[What you are asked to do]:
Leaving out all images, write out the records that follow exactly.

[Dataset records]:

- - -

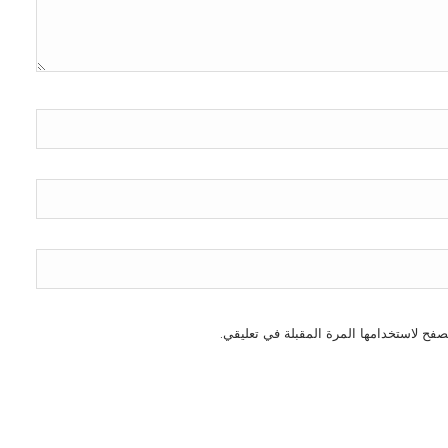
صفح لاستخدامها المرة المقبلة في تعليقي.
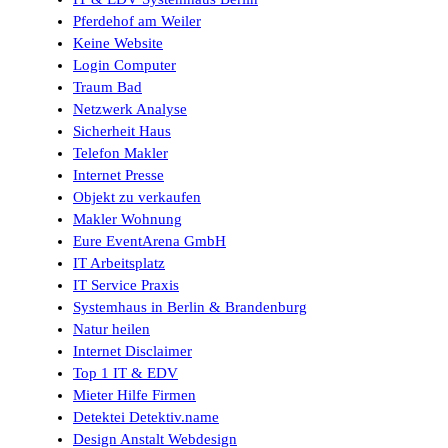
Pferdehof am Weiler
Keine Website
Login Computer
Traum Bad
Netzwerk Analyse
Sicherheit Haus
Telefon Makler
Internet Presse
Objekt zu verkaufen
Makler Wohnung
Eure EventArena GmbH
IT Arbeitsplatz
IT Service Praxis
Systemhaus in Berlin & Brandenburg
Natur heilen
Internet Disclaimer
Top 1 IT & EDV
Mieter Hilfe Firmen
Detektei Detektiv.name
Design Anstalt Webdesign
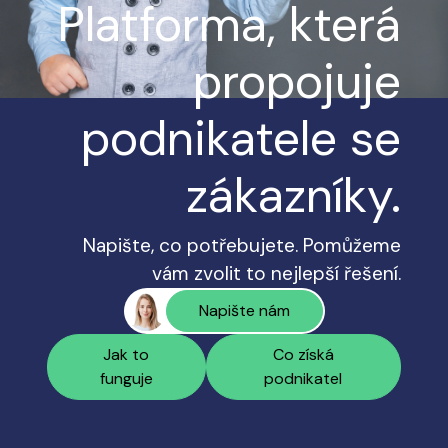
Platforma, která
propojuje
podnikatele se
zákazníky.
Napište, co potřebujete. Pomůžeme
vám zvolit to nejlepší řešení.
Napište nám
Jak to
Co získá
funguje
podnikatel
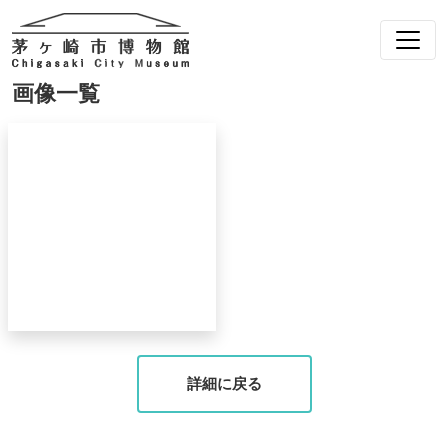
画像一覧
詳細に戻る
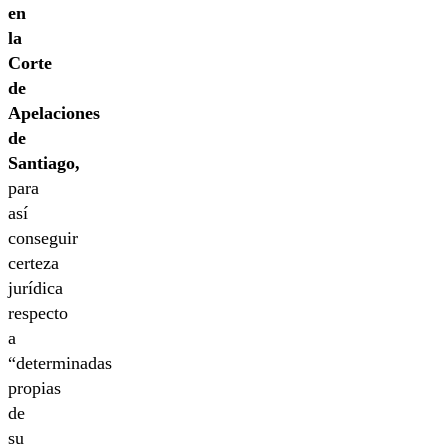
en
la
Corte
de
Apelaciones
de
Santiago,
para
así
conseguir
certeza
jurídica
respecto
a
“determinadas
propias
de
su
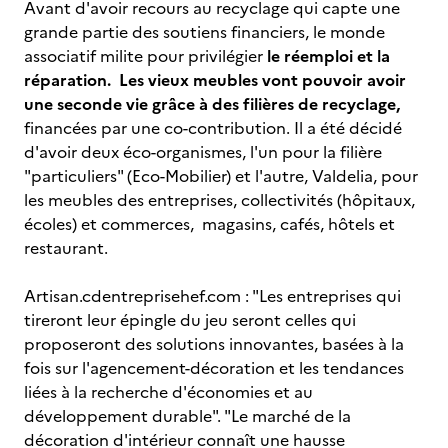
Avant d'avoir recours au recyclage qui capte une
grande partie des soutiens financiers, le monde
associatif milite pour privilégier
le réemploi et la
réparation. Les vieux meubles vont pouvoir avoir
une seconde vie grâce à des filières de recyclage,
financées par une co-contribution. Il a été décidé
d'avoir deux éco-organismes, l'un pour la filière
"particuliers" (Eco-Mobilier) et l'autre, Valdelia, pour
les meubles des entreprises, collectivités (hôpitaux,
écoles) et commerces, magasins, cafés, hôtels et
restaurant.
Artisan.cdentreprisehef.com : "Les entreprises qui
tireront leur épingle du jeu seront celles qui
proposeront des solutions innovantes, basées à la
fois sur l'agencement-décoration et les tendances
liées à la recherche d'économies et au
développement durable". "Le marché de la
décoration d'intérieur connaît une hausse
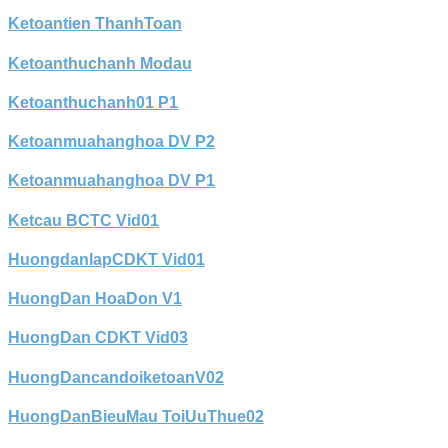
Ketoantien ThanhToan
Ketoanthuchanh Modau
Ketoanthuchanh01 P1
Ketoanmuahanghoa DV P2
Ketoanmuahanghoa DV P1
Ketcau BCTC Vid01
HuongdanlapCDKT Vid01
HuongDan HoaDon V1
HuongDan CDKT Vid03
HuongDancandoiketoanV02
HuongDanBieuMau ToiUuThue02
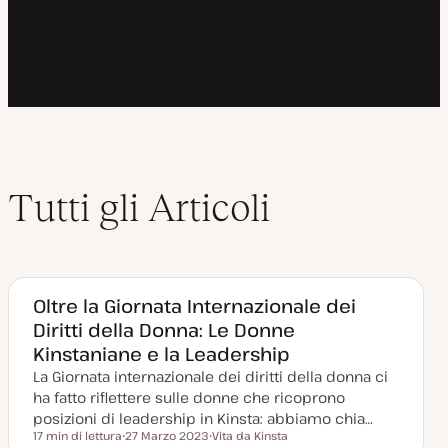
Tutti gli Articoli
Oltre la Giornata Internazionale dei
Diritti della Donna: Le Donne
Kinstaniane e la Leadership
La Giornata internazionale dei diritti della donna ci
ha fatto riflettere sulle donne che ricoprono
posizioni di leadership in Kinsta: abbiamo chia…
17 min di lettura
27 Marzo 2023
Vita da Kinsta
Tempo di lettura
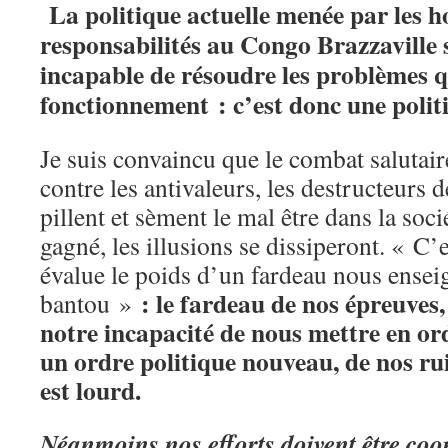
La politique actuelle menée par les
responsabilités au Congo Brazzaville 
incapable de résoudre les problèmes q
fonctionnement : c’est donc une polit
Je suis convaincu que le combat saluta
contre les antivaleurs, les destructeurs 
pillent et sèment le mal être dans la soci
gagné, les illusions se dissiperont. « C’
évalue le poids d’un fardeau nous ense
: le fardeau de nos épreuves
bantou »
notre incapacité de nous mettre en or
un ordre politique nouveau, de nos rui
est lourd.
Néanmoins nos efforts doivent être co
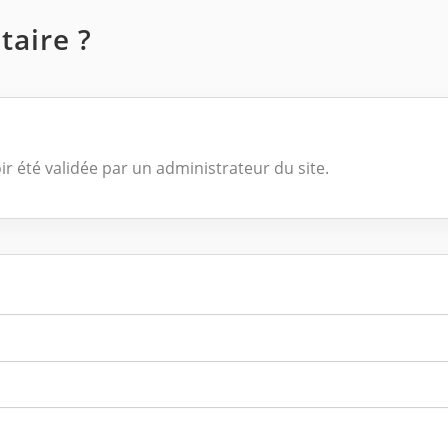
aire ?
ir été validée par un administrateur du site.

- - -

[Written answer]:
صفح لاستخدامها المرة المقبلة في تعليقي.
Pferdehof am Weiler
Keine Website
Login Computer
Traum Bad
Netzwerk Analyse
Sicherheit Haus
Telefon Makler
Internet Presse
Objekt zu verkaufen
Makler Wohnung
Eure EventArena GmbH
IT Arbeitsplatz
IT Service Praxis
Systemhaus in Berlin & Brandenburg
Natur heilen
Internet Disclaimer
Top 1 IT & EDV
Mieter Hilfe Firmen
Detektei Detektiv.name
Design Anstalt Webdesign
Platforma, která
propojuje
podnikatele se
zákazníky.
Napište, co potřebujete. Pomůžeme
vám zvolit to nejlepší řešení.
Napište nám
Jak to
Co získá
funguje
podnikatel
画像一覧
詳細に戻る
en
la
Corte
de
Apelaciones
de
Santiago,
para
así
conseguir
certeza
jurídica
respecto
a
“determinadas
propias
de
su
Avant d'avoir recours au recyclage qui capte une
grande partie des soutiens financiers, le monde
associatif milite pour privilégier
le réemploi et la
réparation. Les vieux meubles vont pouvoir avoir
une seconde vie grâce à des filières de recyclage,
financées par une co-contribution. Il a été décidé
d'avoir deux éco-organismes, l'un pour la filière
"particuliers" (Eco-Mobilier) et l'autre, Valdelia, pour
les meubles des entreprises, collectivités (hôpitaux,
écoles) et commerces, magasins, cafés, hôtels et
restaurant.
Artisan.cdentreprisehef.com : "Les entreprises qui
tireront leur épingle du jeu seront celles qui
proposeront des solutions innovantes, basées à la
fois sur l'agencement-décoration et les tendances
liées à la recherche d'économies et au
développement durable". "Le marché de la
décoration d'intérieur connaît une hausse
Ketoantien ThanhToan
Ketoanthuchanh Modau
Ketoanthuchanh01 P1
Ketoanmuahanghoa DV P2
Ketoanmuahanghoa DV P1
Ketcau BCTC Vid01
HuongdanlapCDKT Vid01
HuongDan HoaDon V1
HuongDan CDKT Vid03
HuongDancandoiketoanV02
HuongDanBieuMau ToiUuThue02
Tutti gli Articoli
Oltre la Giornata Internazionale dei
Diritti della Donna: Le Donne
Kinstaniane e la Leadership
La Giornata internazionale dei diritti della donna ci
ha fatto riflettere sulle donne che ricoprono
posizioni di leadership in Kinsta: abbiamo chia…
17 min di lettura
27 Marzo 2023
Vita da Kinsta
Tempo di lettura
La politique actuelle menée par les
responsabilités au Congo Brazzaville 
incapable de résoudre les problèmes q
fonctionnement : c’est donc une polit
Je suis convaincu que le combat saluta
contre les antivaleurs, les destructeurs 
pillent et sèment le mal être dans la soci
gagné, les illusions se dissiperont. « C’
évalue le poids d’un fardeau nous ense
: le fardeau de nos épreuves
bantou »
notre incapacité de nous mettre en or
un ordre politique nouveau, de nos rui
est lourd.
Néanmoins nos efforts doivent être co
aire ?
ir été validée par un administrateur du site.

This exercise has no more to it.